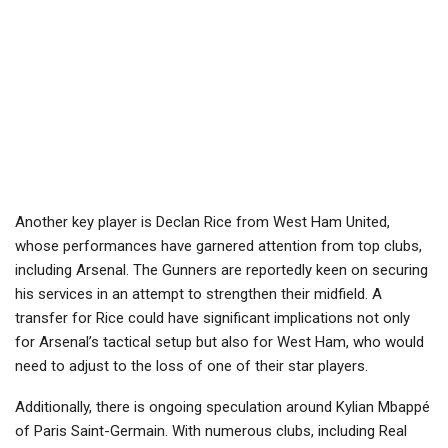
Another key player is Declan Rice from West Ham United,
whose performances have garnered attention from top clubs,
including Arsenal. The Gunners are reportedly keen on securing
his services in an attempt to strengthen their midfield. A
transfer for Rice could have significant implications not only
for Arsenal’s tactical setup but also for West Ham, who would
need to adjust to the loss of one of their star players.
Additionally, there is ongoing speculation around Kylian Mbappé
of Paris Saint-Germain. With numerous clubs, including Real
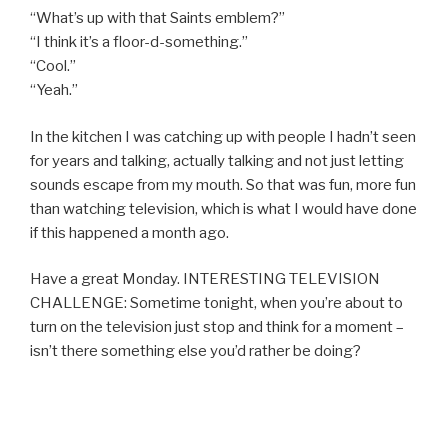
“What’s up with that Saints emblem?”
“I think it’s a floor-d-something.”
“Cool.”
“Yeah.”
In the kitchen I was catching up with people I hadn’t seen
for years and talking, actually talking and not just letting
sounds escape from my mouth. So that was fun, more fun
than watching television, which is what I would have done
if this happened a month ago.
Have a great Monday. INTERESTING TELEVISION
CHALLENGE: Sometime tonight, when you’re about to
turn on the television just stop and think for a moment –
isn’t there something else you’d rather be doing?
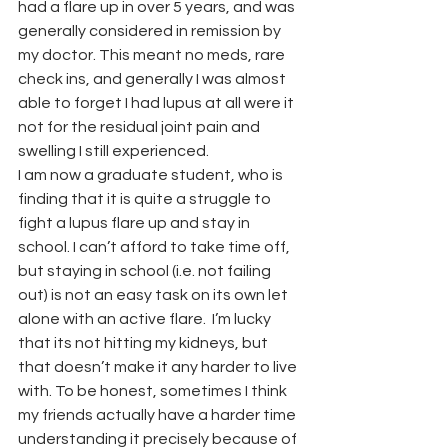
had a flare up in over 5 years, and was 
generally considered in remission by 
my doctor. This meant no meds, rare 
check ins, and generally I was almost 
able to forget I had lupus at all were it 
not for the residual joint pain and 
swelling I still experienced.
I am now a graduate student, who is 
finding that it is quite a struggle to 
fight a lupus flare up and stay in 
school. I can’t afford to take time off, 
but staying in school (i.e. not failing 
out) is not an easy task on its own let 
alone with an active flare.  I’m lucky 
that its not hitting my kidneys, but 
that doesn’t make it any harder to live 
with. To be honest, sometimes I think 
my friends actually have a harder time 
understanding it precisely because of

* [What the task asks]: Keep pictures out and return the lines from the one containing "think it’s a" through the end of the listing, both included, character for character.

* [Result of the exercise]:
“I think it’s a floor-d-something.”
“Cool.”
“Yeah.”
In the kitchen I was catching up with people I hadn’t seen
for years and talking, actually talking and not just letting
sounds escape from my mouth. So that was fun, more fun
than watching television, which is what I would have done
if this happened a month ago.
Have a great Monday. INTERESTING TELEVISION
CHALLENGE: Sometime tonight, when you’re about to
turn on the television just stop and think for a moment –
isn’t there something else you’d rather be doing?
had a flare up in over 5 years, and was 
generally considered in remission by 
my doctor. This meant no meds, rare 
check ins, and generally I was almost 
able to forget I had lupus at all were it 
not for the residual joint pain and 
swelling I still experienced.
I am now a graduate student, who is 
finding that it is quite a struggle to 
fight a lupus flare up and stay in 
school. I can’t afford to take time off, 
but staying in school (i.e. not failing 
out) is not an easy task on its own let 
alone with an active flare.  I’m lucky 
that its not hitting my kidneys, but 
that doesn’t make it any harder to live 
with. To be honest, sometimes I think 
my friends actually have a harder time 
understanding it precisely because of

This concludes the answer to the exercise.